The first reason: no need to spend time on excruciating search for some specific errors
Static code analysis == cheapening the process of testing and device debugging. The earlier an error is detected, the less expensive it is to correct it. Static analysis allows to find bugs on the stage of writing the code, or at least during the night runs on the server. As a result, finding and correcting many of the errors is much cheaper.
Static analysis may be particularly useful when debugging embedded-systems. In such projects, developers deal not only with errors in programs, but also with errors in the device itself or with poor manufacturing layout (bad contact and etc.). As a result, the process of error detecting can be severely delayed because it is often not clear where to look for a bug. If a programmer supposes that code is written correctly, it can cause long searching involving designers and other colleagues, responsible for the hardware-part. So, it will be all the more unpleasant to return to the program code and finally discover a stupid typo. Stupendously inefficient consumption of time and efforts of a team. Sounds awesome, if a static analyzer finds such an error.

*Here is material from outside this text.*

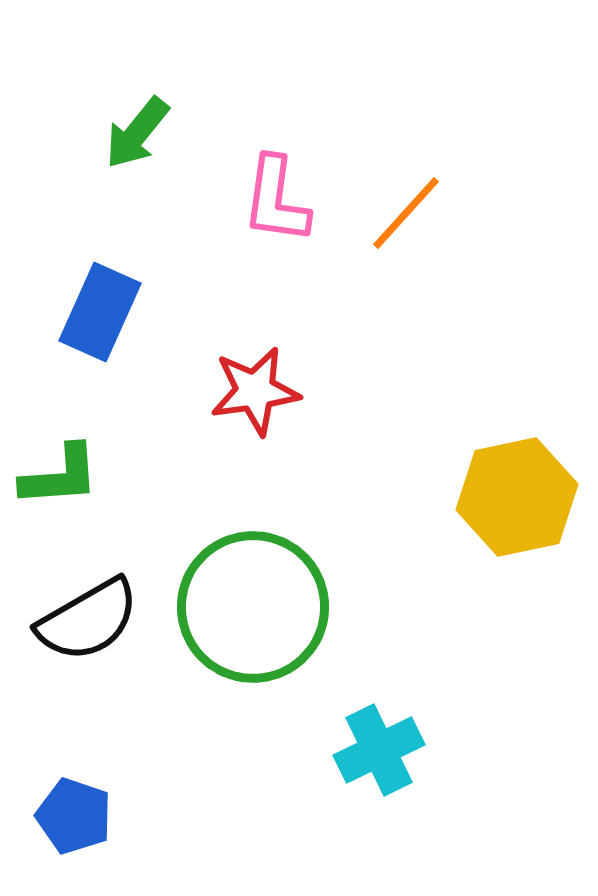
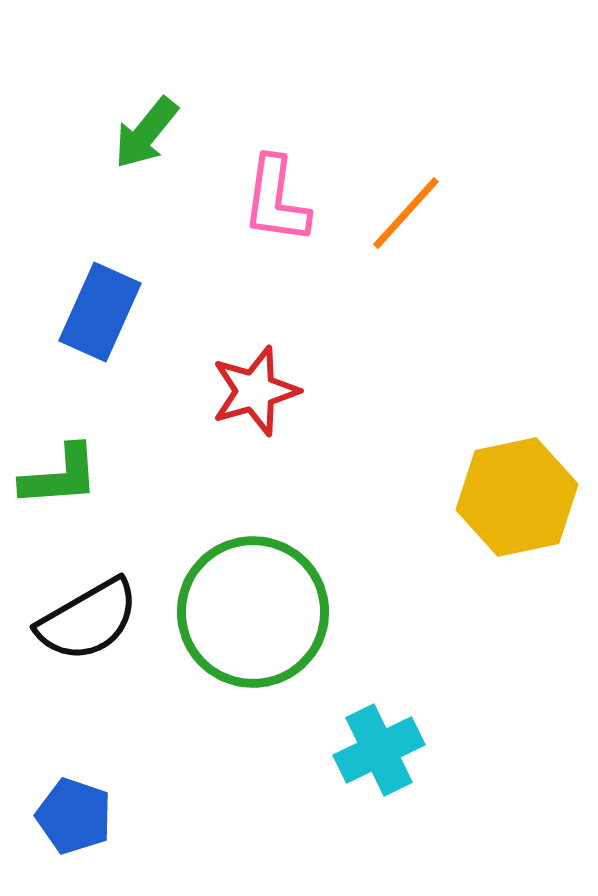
green arrow: moved 9 px right
red star: rotated 8 degrees counterclockwise
green circle: moved 5 px down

Here's such a situation that my friend once told me:
"Even still studying for master's degree, I started working in the company involved in customization of various small-scale devices. For example, automation of greenhouses or collecting information from sensors in the enterprise that nothing leaked or overheated nowhere.
I'm having another standard task which takes me just a couple of hours and I return it to two colleagues to firmware a device they created. Colleagues are surprised at how quickly everything was done, praising me, and I proudly declare, "Well, I'm kind of a professional in writing such things and generally everything is quite simple here". Colleagues leave with a flash drive where I recorded the binary file for microcontroller firmware.

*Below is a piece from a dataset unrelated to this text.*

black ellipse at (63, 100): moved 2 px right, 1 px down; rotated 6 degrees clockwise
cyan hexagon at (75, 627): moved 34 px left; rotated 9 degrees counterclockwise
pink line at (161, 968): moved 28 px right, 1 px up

And I forget about this task. There are other greater and more captivating challenges. Moreover, once they didn't come, then all is well.
But they came. But only a week later. Saying couldn't understand the matter. Tied themselves into knots. Our testing bench is not working. Rather, it works, but not quite as it should. We have already re-soldered it again and replaced the executive electromechanical parts. Does not work ... Maybe you'll have a look? May be, there is still something wrong in the program...
I open code and immediately see an error like this:
uchar A[3]; .... for (uchar i = 0; i != 4; i++) average += A[i]; average /= 3;
I took another project as a base, and the code was written using a Copy-Paste method. In one place I forgot to replace 4 with 3. I was so ashamed that I made two people waste their working week".
The second reason: program updating is expensive, impossible or too late
Errors in embedded devices are extremely unpleasant that it is impossible or nearly impossible to fix them if the serial production started. If hundreds of thousands of washing machines have been already released and sent to shops, what should I do if in a certain mode, the machine is running inappropriately? Generally, it's a rhetorical question and here are two real options:
Forgive, forget and receive negative customer reviews on various sites, spoiling reputation. You can, of course, release and send application instructions "not to do so", but it's also a weak option.
Withdraw the series and do a firmware update. Costly affair.
Moreover, regardless whether the circulation is large or small, bugs fixing may be problematic or too late. The rocket fell, the error was detected, but too late. The patients died, the error was detected, but it will not return people. Antimissile weapons system begins to overshoot, the error was found, but there is nothing pleasant in this story. Cars didn't brake, errors were found, but there is no good for injured.
The conclusion is very simple. Code of embedded devices should be tested as thoroughly as possible, especially if the errors can lead to victims or serious material losses.
Static code analysis doesn't guarantee the absence of errors in code. However, you must use every opportunity to additionally verify the correctness of code. Static analyzers can point at lots of different bugs that manage to stay in the code even after several Code-Reviews.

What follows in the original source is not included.